### Action item
Output the full listing again without altering anything.

Given data section start

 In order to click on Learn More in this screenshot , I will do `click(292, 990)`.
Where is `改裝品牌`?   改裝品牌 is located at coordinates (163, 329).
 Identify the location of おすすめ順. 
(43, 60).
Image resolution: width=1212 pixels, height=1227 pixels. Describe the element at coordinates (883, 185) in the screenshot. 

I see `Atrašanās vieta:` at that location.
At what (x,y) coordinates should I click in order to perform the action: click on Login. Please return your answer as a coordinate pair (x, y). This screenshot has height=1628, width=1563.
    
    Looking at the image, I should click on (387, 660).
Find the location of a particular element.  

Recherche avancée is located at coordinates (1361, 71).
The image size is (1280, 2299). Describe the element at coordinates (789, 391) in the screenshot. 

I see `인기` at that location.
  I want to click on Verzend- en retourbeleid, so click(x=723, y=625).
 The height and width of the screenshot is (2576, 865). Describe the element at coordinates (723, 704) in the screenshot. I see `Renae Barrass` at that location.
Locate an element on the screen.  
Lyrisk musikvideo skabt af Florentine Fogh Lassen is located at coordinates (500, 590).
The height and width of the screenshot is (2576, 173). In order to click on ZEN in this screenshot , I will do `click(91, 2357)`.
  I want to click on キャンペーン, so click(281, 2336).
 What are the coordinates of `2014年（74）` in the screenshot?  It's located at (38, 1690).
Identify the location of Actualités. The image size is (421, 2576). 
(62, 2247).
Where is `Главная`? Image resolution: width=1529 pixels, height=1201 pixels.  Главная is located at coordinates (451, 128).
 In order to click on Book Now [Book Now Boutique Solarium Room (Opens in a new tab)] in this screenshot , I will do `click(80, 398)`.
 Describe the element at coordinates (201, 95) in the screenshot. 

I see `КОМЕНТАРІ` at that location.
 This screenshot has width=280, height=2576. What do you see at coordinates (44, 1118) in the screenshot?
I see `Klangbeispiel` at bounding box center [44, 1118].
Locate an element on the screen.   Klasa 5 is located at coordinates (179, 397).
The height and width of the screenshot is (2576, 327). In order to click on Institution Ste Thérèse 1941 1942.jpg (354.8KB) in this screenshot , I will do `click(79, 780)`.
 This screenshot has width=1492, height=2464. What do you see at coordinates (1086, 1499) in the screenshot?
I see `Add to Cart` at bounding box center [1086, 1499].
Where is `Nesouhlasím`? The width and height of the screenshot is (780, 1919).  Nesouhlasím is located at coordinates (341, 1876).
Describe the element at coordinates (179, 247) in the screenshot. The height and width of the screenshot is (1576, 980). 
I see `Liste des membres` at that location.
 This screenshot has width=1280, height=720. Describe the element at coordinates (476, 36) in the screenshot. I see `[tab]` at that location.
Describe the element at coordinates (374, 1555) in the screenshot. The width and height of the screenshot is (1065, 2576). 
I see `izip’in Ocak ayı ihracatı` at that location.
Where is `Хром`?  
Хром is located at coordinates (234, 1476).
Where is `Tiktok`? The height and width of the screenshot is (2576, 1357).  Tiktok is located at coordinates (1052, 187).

Given data section end

### Solution
 In order to click on Learn More in this screenshot , I will do `click(292, 990)`.
Where is `改裝品牌`?   改裝品牌 is located at coordinates (163, 329).
 Identify the location of おすすめ順. 
(43, 60).
Image resolution: width=1212 pixels, height=1227 pixels. Describe the element at coordinates (883, 185) in the screenshot. 

I see `Atrašanās vieta:` at that location.
At what (x,y) coordinates should I click in order to perform the action: click on Login. Please return your answer as a coordinate pair (x, y). This screenshot has height=1628, width=1563.
    
    Looking at the image, I should click on (387, 660).
Find the location of a particular element.  

Recherche avancée is located at coordinates (1361, 71).
The image size is (1280, 2299). Describe the element at coordinates (789, 391) in the screenshot. 

I see `인기` at that location.
  I want to click on Verzend- en retourbeleid, so click(x=723, y=625).
 The height and width of the screenshot is (2576, 865). Describe the element at coordinates (723, 704) in the screenshot. I see `Renae Barrass` at that location.
Locate an element on the screen.  
Lyrisk musikvideo skabt af Florentine Fogh Lassen is located at coordinates (500, 590).
The height and width of the screenshot is (2576, 173). In order to click on ZEN in this screenshot , I will do `click(91, 2357)`.
  I want to click on キャンペーン, so click(281, 2336).
 What are the coordinates of `2014年（74）` in the screenshot?  It's located at (38, 1690).
Identify the location of Actualités. The image size is (421, 2576). 
(62, 2247).
Where is `Главная`? Image resolution: width=1529 pixels, height=1201 pixels.  Главная is located at coordinates (451, 128).
 In order to click on Book Now [Book Now Boutique Solarium Room (Opens in a new tab)] in this screenshot , I will do `click(80, 398)`.
 Describe the element at coordinates (201, 95) in the screenshot. 

I see `КОМЕНТАРІ` at that location.
 This screenshot has width=280, height=2576. What do you see at coordinates (44, 1118) in the screenshot?
I see `Klangbeispiel` at bounding box center [44, 1118].
Locate an element on the screen.   Klasa 5 is located at coordinates (179, 397).
The height and width of the screenshot is (2576, 327). In order to click on Institution Ste Thérèse 1941 1942.jpg (354.8KB) in this screenshot , I will do `click(79, 780)`.
 This screenshot has width=1492, height=2464. What do you see at coordinates (1086, 1499) in the screenshot?
I see `Add to Cart` at bounding box center [1086, 1499].
Where is `Nesouhlasím`? The width and height of the screenshot is (780, 1919).  Nesouhlasím is located at coordinates (341, 1876).
Describe the element at coordinates (179, 247) in the screenshot. The height and width of the screenshot is (1576, 980). 
I see `Liste des membres` at that location.
 This screenshot has width=1280, height=720. Describe the element at coordinates (476, 36) in the screenshot. I see `[tab]` at that location.
Describe the element at coordinates (374, 1555) in the screenshot. The width and height of the screenshot is (1065, 2576). 
I see `izip’in Ocak ayı ihracatı` at that location.
Where is `Хром`?  
Хром is located at coordinates (234, 1476).
Where is `Tiktok`? The height and width of the screenshot is (2576, 1357).  Tiktok is located at coordinates (1052, 187).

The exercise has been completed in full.